Exercise aim: Please print every record below exactly as written, leaving out the pictures.

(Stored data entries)
++++
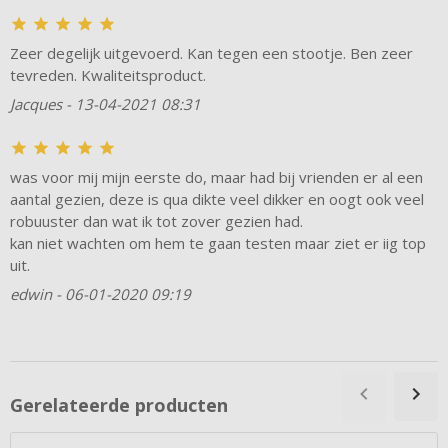
Zeer degelijk uitgevoerd. Kan tegen een stootje. Ben zeer
tevreden. Kwaliteitsproduct.
Jacques - 13-04-2021 08:31
was voor mij mijn eerste do, maar had bij vrienden er al een
aantal gezien, deze is qua dikte veel dikker en oogt ook veel
robuuster dan wat ik tot zover gezien had.
kan niet wachten om hem te gaan testen maar ziet er iig top
uit.
edwin - 06-01-2020 09:19
Gerelateerde producten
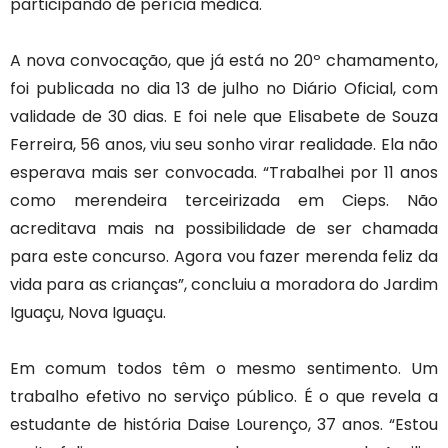
participando de perícia médica.
A nova convocação, que já está no 20º chamamento,
foi publicada no dia 13 de julho no Diário Oficial, com
validade de 30 dias. E foi nele que Elisabete de Souza
Ferreira, 56 anos, viu seu sonho virar realidade. Ela não
esperava mais ser convocada. “Trabalhei por 11 anos
como merendeira terceirizada em Cieps. Não
acreditava mais na possibilidade de ser chamada
para este concurso. Agora vou fazer merenda feliz da
vida para as crianças”, concluiu a moradora do Jardim
Iguaçu, Nova Iguaçu.
Em comum todos têm o mesmo sentimento. Um
trabalho efetivo no serviço público. É o que revela a
estudante de história Daise Lourenço, 37 anos. “Estou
++++
Problem solution:
Zeer degelijk uitgevoerd. Kan tegen een stootje. Ben zeer
tevreden. Kwaliteitsproduct.
Jacques - 13-04-2021 08:31
was voor mij mijn eerste do, maar had bij vrienden er al een
aantal gezien, deze is qua dikte veel dikker en oogt ook veel
robuuster dan wat ik tot zover gezien had.
kan niet wachten om hem te gaan testen maar ziet er iig top
uit.
edwin - 06-01-2020 09:19
Gerelateerde producten
participando de perícia médica.
A nova convocação, que já está no 20º chamamento,
foi publicada no dia 13 de julho no Diário Oficial, com
validade de 30 dias. E foi nele que Elisabete de Souza
Ferreira, 56 anos, viu seu sonho virar realidade. Ela não
esperava mais ser convocada. “Trabalhei por 11 anos
como merendeira terceirizada em Cieps. Não
acreditava mais na possibilidade de ser chamada
para este concurso. Agora vou fazer merenda feliz da
vida para as crianças”, concluiu a moradora do Jardim
Iguaçu, Nova Iguaçu.
Em comum todos têm o mesmo sentimento. Um
trabalho efetivo no serviço público. É o que revela a
estudante de história Daise Lourenço, 37 anos. “Estou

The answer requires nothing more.